Speaking at an FT conference in May, Kirk said global warming was already priced into asset valuations, and argued the UN Intergovernmental Panel on Climate Change’s (IPCC) own projections showed a temperature rise of 3.6 degrees by 2100 would mean a loss of 2.6 per cent of global GDP. This was trivial he argued, as global growth would probably be between 500 and 1,000 per cent by then. HSBC suspended him following the controversial presentation.
Kirk has been on paid leave since May and announced his resignation on Linkedin yesterday, citing the bank’s “behaviour” towards him following his speech as the cause and stating that “there is no place for virtue signalling in finance.”

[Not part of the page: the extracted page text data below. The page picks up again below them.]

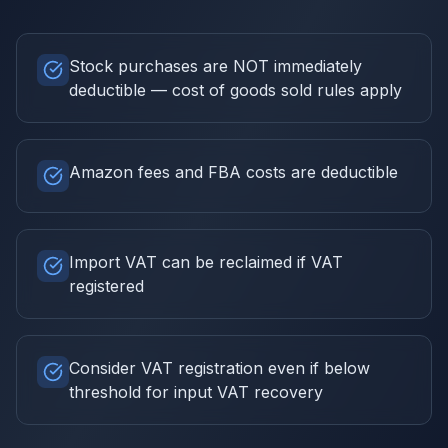
Stock purchases are NOT immediately
deductible — cost of goods sold rules apply
Amazon fees and FBA costs are deductible
Import VAT can be reclaimed if VAT
registered
Consider VAT registration even if below
threshold for input VAT recovery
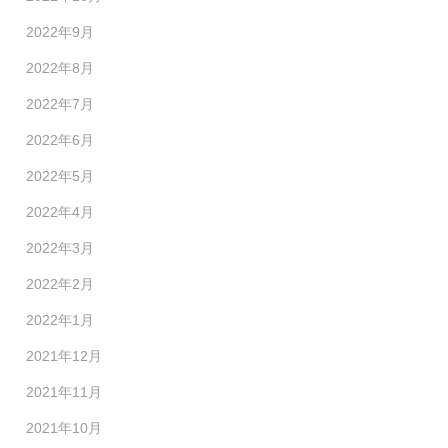
2022年9月
2022年8月
2022年7月
2022年6月
2022年5月
2022年4月
2022年3月
2022年2月
2022年1月
2021年12月
2021年11月
2021年10月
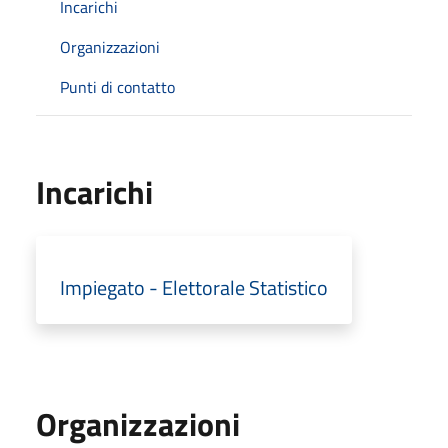
Incarichi
Organizzazioni
Punti di contatto
Incarichi
Impiegato - Elettorale Statistico
Organizzazioni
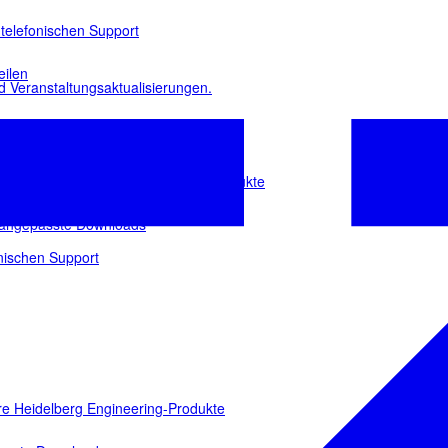
 telefonischen Support
eilen
d Veranstaltungsaktualisierungen.
en
ür Ihre Heidelberg Engineering-Produkte
eam
e angepasste Downloads
onischen Support
e Heidelberg Engineering-Produkte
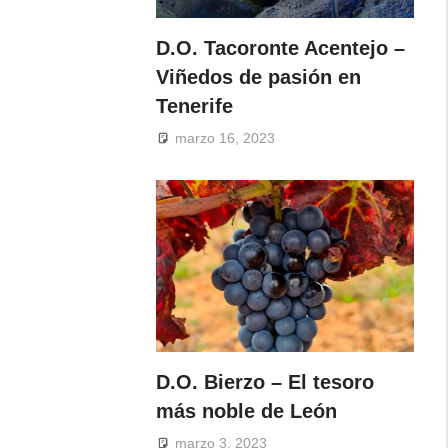
D.O. Tacoronte Acentejo –
Viñedos de pasión en
Tenerife
marzo 16, 2023
D.O. Bierzo – El tesoro
más noble de León
marzo 3, 2023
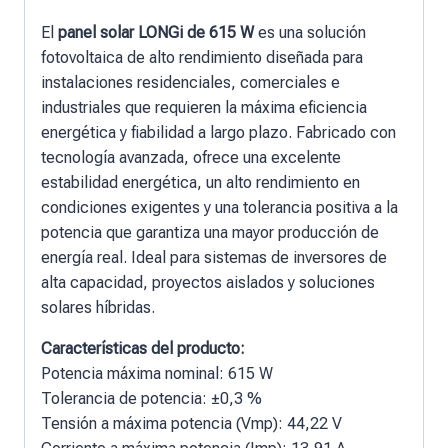
El
panel solar LONGi de 615 W
es una solución
fotovoltaica de alto rendimiento diseñada para
instalaciones residenciales, comerciales e
industriales que requieren la máxima eficiencia
energética y fiabilidad a largo plazo. Fabricado con
tecnología avanzada, ofrece una excelente
estabilidad energética, un alto rendimiento en
condiciones exigentes y una tolerancia positiva a la
potencia que garantiza una mayor producción de
energía real. Ideal para sistemas de inversores de
alta capacidad, proyectos aislados y soluciones
solares híbridas.
Características del producto:
Potencia máxima nominal: 615 W
Tolerancia de potencia: ±0,3 %
Tensión a máxima potencia (Vmp): 44,22 V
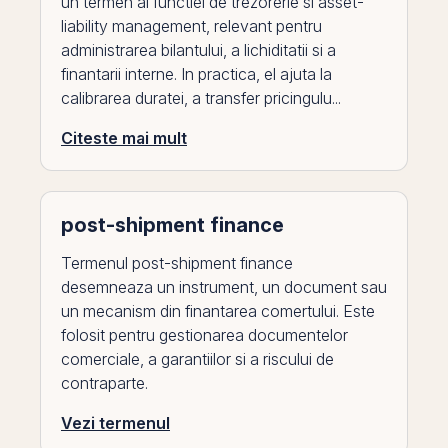
un termen al functiei de trezorerie si asset-
liability management, relevant pentru
administrarea bilantului, a lichiditatii si a
finantarii interne. In practica, el ajuta la
calibrarea duratei, a transfer pricingulu...
Citeste mai mult
post-shipment finance
Termenul post-shipment finance
desemneaza un instrument, un document sau
un mecanism din finantarea comertului. Este
folosit pentru gestionarea documentelor
comerciale, a garantiilor si a riscului de
contraparte.
Vezi termenul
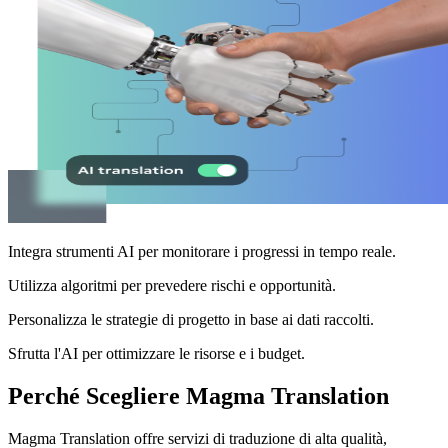
Integra strumenti AI per monitorare i progressi in tempo reale.
Utilizza algoritmi per prevedere rischi e opportunità.
Personalizza le strategie di progetto in base ai dati raccolti.
Sfrutta l'AI per ottimizzare le risorse e i budget.
Perché Scegliere Magma Translation
Magma Translation offre servizi di traduzione di alta qualità,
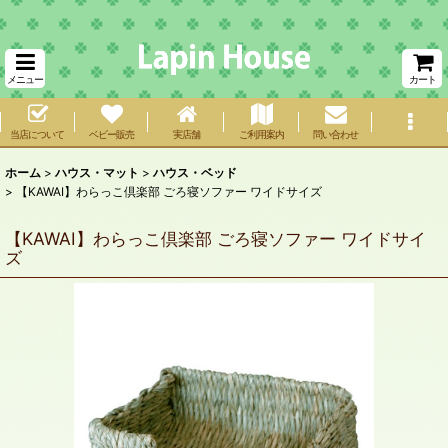
メニュー
カート
当店について
ベビー販売
実店舗
ご利用案内
問い合わせ
ホーム
>
ハウス・マット
>
ハウス・ベッド
>
【KAWAI】わらっこ倶楽部 ごろ寝ソファー ワイドサイズ
【KAWAI】わらっこ倶楽部 ごろ寝ソファー ワイドサイ
ズ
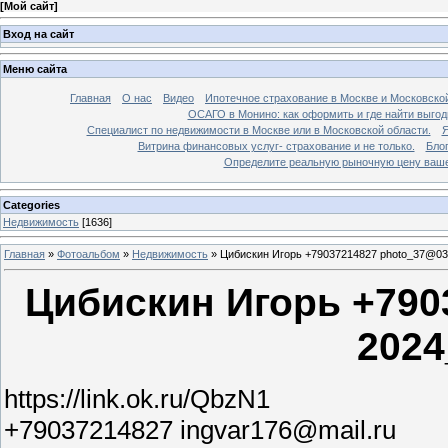
[
Мой сайт
]
Вход на сайт
Меню сайта
Главная
О нас
Видео
Ипотечное страхование в Москве и Московской
ОСАГО в Монино: как оформить и где найти выго
Специалист по недвижимости в Москве или в Московской области.
Я
Витрина финансовых услуг- страхование и не только.
Бло
Определите реальную рыночную цену вашей
Categories
Недвижимость
[1636]
Главная
»
Фотоальбом
»
Недвижимость
»
Цибискин Игорь +79037214827 photo_37@03
Цибискин Игорь +790
2024
https://link.ok.ru/QbzN1
+79037214827 ingvar176@mail.ru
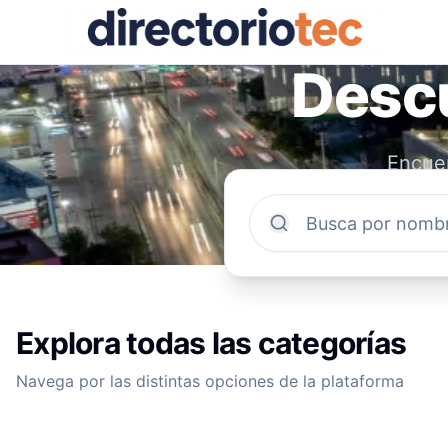
Descu
Encuen
comun
Explora todas las categorías
Navega por las distintas opciones de la plataforma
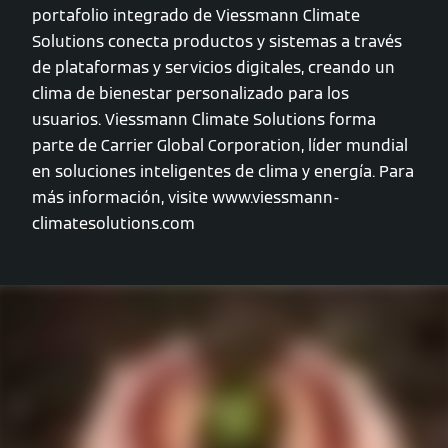
portafolio integrado de Viessmann Climate
Solutions conecta productos y sistemas a través
de plataformas y servicios digitales, creando un
clima de bienestar personalizado para los
usuarios. Viessmann Climate Solutions forma
parte de Carrier Global Corporation, líder mundial
en soluciones inteligentes de clima y energía. Para
más información, visite www.viessmann-
climatesolutions.com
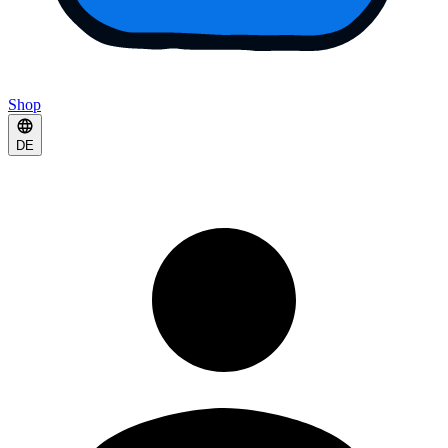
Shop
DE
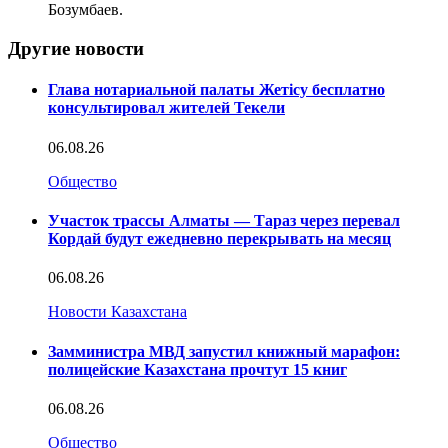
Бозумбаев.
Другие новости
Глава нотариальной палаты Жетісу бесплатно
консультировал жителей Текели
06.08.26
Общество
Участок трассы Алматы — Тараз через перевал
Кордай будут ежедневно перекрывать на месяц
06.08.26
Новости Казахстана
Замминистра МВД запустил книжный марафон:
полицейские Казахстана прочтут 15 книг
06.08.26
Общество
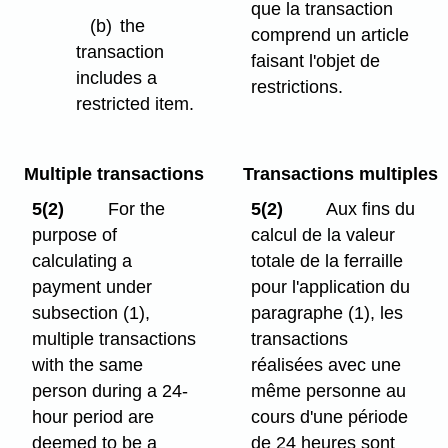
que la transaction
(b)
the
comprend un article
transaction
faisant l'objet de
includes a
restrictions.
restricted item.
Multiple transactions
Transactions multiples
5(2)
For the
5(2)
Aux fins du
purpose of
calcul de la valeur
calculating a
totale de la ferraille
payment under
pour l'application du
subsection (1),
paragraphe (1), les
multiple transactions
transactions
with the same
réalisées avec une
person during a 24-
même personne au
hour period are
cours d'une période
deemed to be a
de 24 heures sont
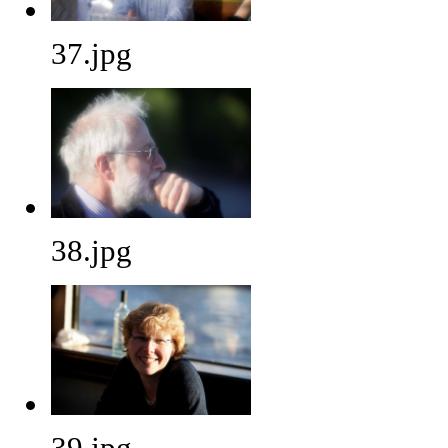
37.jpg
38.jpg
39.jpg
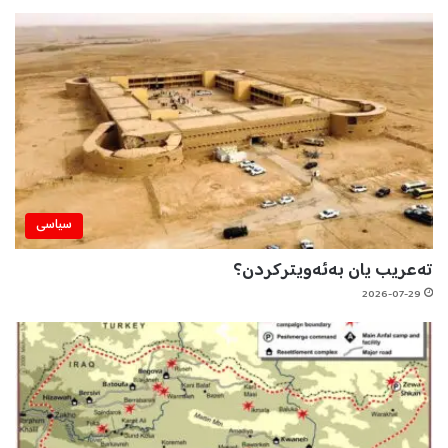
سیاسی
تەعریب یان بەئەویترکردن؟
2026-07-29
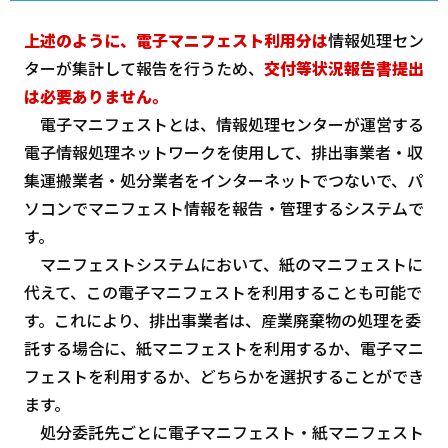
上述のように、電子マニフェスト利用分は
情報処理セン
ターが集計して報告を行うため、
交付等状況報告書提出
は必要ありません。
電子マニフェストとは、情報処理センターが運営する
電子情報処理ネットワークを使用して、排出事業者・収
集運搬業者・処分業者をインターネットでつないで、パ
ソコンでマニフェスト情報を報告・管理するシステムで
す。
マニフェストシステムにおいて、紙のマニフェストに
代えて、この電子マニフェストを利用することも可能で
す。これにより、排出事業者は、産業廃棄物の処理を委
託する場合に、紙マニフェストを利用するか、電子マニ
フェストを利用するか、どちらかを選択することができ
ます。
処分委託先ごとに電子マニフェスト・紙マニフェスト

He said: “Over a 27-year unblemished record in finance, journalism and consulting I have only ever tried to do the best for my clients and readers, knowing that doing so helps my employer too.
“Investing is hard. So is saving our planet. Opinions on both differ. But humanity’s best chance of success is open and honest debate. If companies believe in diversity and speaking up, they need to walk the talk. A cancel culture destroys wealth and progress.
“I will continue to prod with a sharp stick the nonsense, hypocrisy, sloppy logic and group-think inside the mainstream bubble of sustainable finance.”
At the FT Live Moral Money Summit Europe conference in May he argued that investors do not need to be concerned about climate change and that “there’s always some nut job telling me about the end of the world”.
At the FT conference he said: “I work at a bank that’s being attacked by crypto, we’ve got regulatory in the US trying to stop us, we’ve got the China problem, we’ve got a housing crisis looming, we’ve got interest rates going up, we’ve got inflation coming down the pipes and I’m being told to spend time and time age looking at something that’s going to happen in 20 or 30 years, hence the proportionality is completely out of whack.”
In his LinkedIn post he also announced a new project that will “underline the central argument in my speech”.
He said: “I’ve been gathering a crack group of like-minded individuals together to deliver what is arguably the greatest sustainable investment idea ever conceived. A whole new asset class.”
Kirk has been at the bank since January 2020 having joined as global head of research and Insight from DWS Group and becoming global head of responsible investments in July 2021.